Stop watching the late night news programs – instead switch to watching the news earlier in the day. News programs are full of terror, shock and grief, which the mind will dwell on: it’s not good to digest this just before sleep. Many people are photosensitive and the blue light transmitted from a TV or a computer screen may stop our melatonin levels from rising – which helps you relax into sleep. Try to have some ‘wind-down’ time before going to bed.

If you have lots of things to remember, try doing a ‘brain-dump’ in the evening. Without any order, just write down everything you are concerned that might forget by tomorrow.

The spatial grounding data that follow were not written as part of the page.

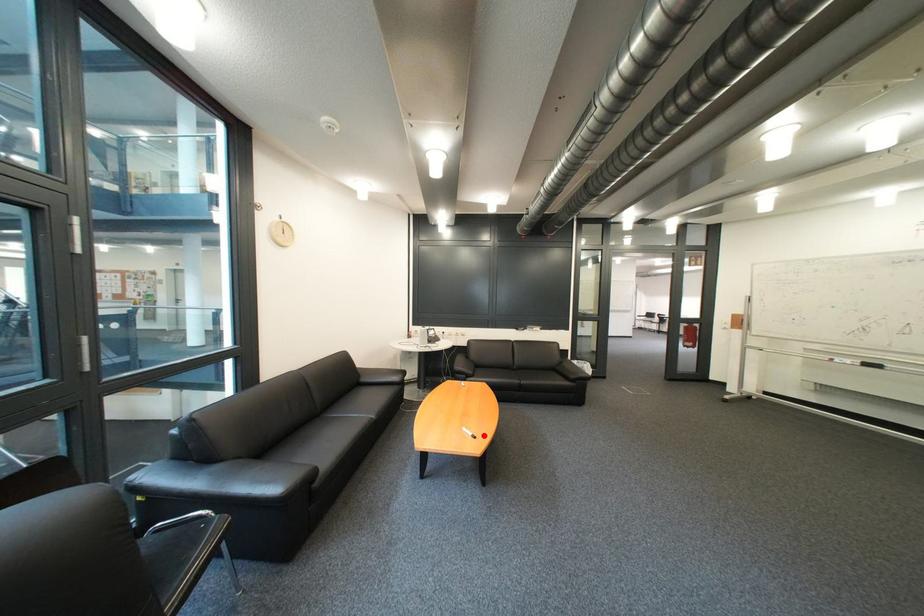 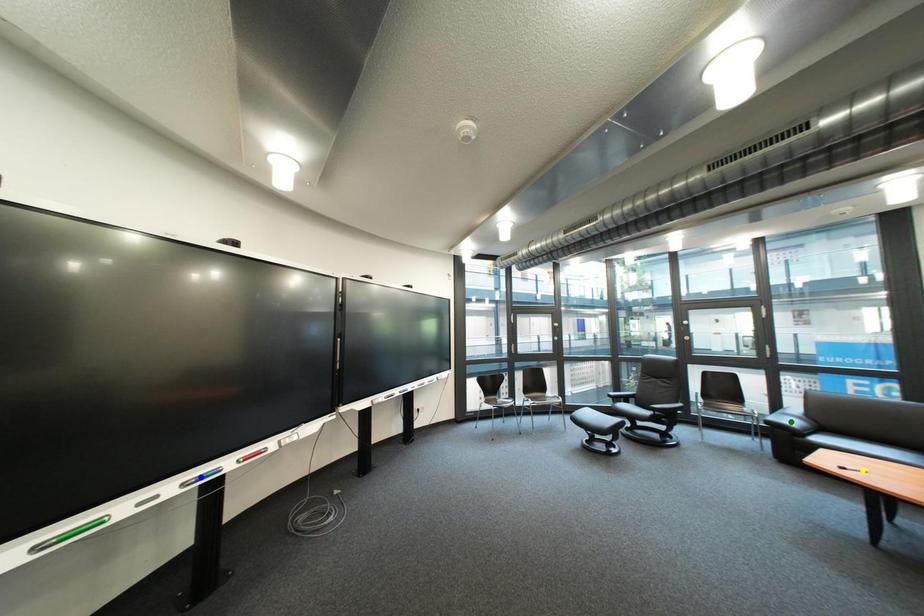 Question: I am providing you with two images of the same scene from different viewpoints. A red point is marked on the first image. You are given multiple points on the second image. Which point in image 2 represents the same 3d spot as the red point in image 1?

Choices:
 (A) green point
 (B) blue point
 (C) yellow point

Answer: (C) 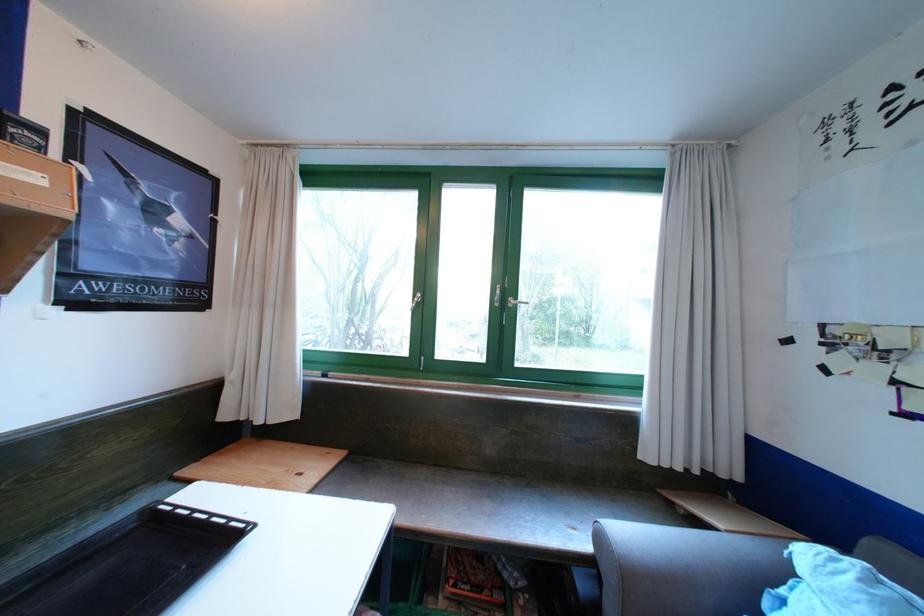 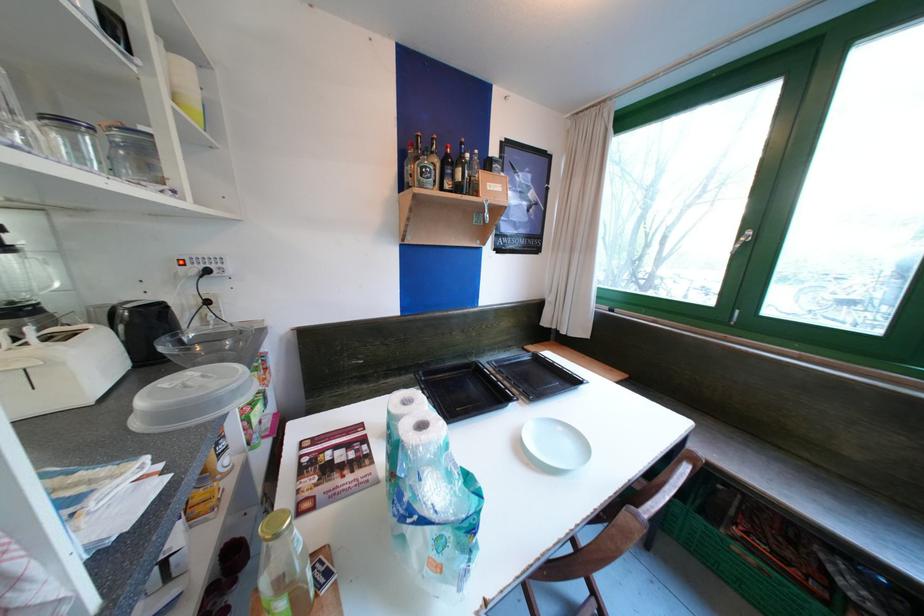 Find the pixel in the second image that matches (x=495, y=508) in the first image.

(835, 503) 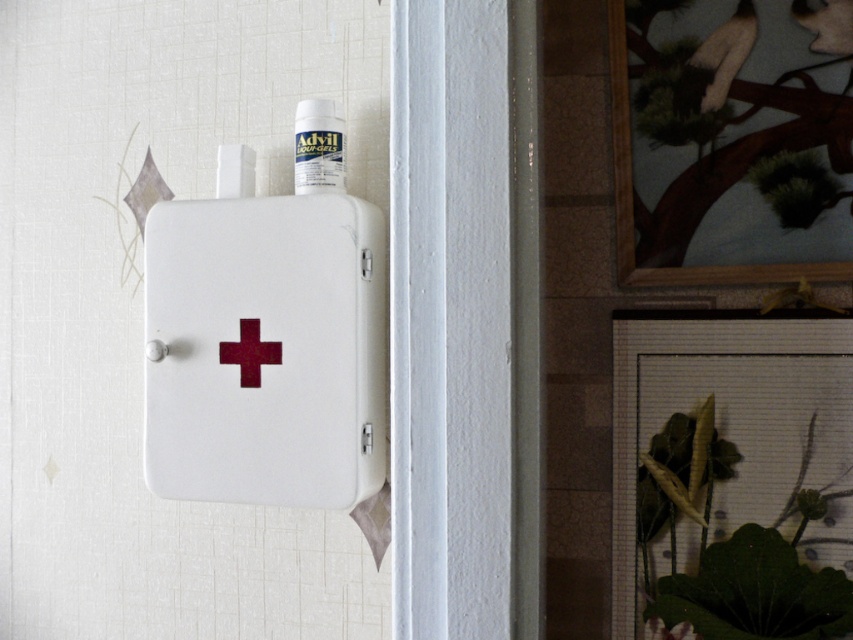 You are standing in front of the first aid box and want to reach both points. Which point, point (320, 168) or point (231, 362), is closer to you?

Point (320, 168) is closer to you because it is further to the viewer than point (231, 362).

You are a nurse preparing to place a new medication bottle on the wall next to the first aid box. The new bottle is wider than the white plastic bottle at upper center but narrower than the maroon matte cross at center. Where should you place the new bottle to ensure it fits properly?

The new bottle should be placed where the maroon matte cross at center is located since it has a greater width than the white plastic bottle at upper center, accommodating the new bottle.

You are a painter who needs to hang a new painting that is 1.2 meters wide. You see the white matte first aid box at center and the framed artwork to the right. Is there enough space between them to hang your painting?

The distance between the white matte first aid box at center and the framed artwork to the right is 1.16 meters. Since the painting is 1.2 meters wide, there isn not enough space to hang it between them.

Then when you lie down, if you mind starts spinning, you can reassure yourself that you have everything written down.

Just before going to bed, do this simple breathing exercise. Sit somewhere quietly (it can even be in bed before you lie down), place your hand on your lower belly, now breathe so you can see your hand rising. Try breathing in for a count of 4, holding your breath for 4 and then breathing out for a count of 4. Even done for just a few minutes, this very simple exercise is deeply relaxing.

When you are stressed, your body’s level of adrenaline is higher than it needs to be. Adrenaline draws blood to the core (away from the limbs) sends signals for increased blood sugar (fight or flee) and makes us hyper alert. People who live with high stress can easily exhaust their adrenal glands (they produce adrenalin). In Reflexology, the energy point for the adrenal glands is in the arch of the foot. A way to stimulate the meridian point for the adrenal glands is to place a tennis ball underneath your foot. Now use your weight and your toes to move the ball around under your toes and into the arch area of your foot. Doing this just before going to bed, will help you relax.

Many yoga positions help you relax and they can easily be done for a few minutes before you sleep. Two that are really easy to do even if you have never done Yoga before are:


Simply lie on the floor with arms by your side, hands palm face up and feet point outwards. Now breathe and consciously check your body for tight muscles and aches. When you notice an area that is tight, ‘let’ it go.

Viparita Karani

Also known as, “Legs up the wall”. Place a rolled-up blanket or cushion a few inches away from an uncluttered bit wall. Lie down on your side, with your bottom on the blanket and your feet sideways on the wall. Now roll from your side, onto your back, with your knees bend and your feet a few inches up the wall. Bring your arms above your head and lie them flat on the floor, so it is a stretch, but not uncomfortable. Now straighten your legs up the wall. Stay in the position for 5–10 minutes. It’s a powerful sleep inducing posture. However, note this position is not advised during menstruation or pregnancy.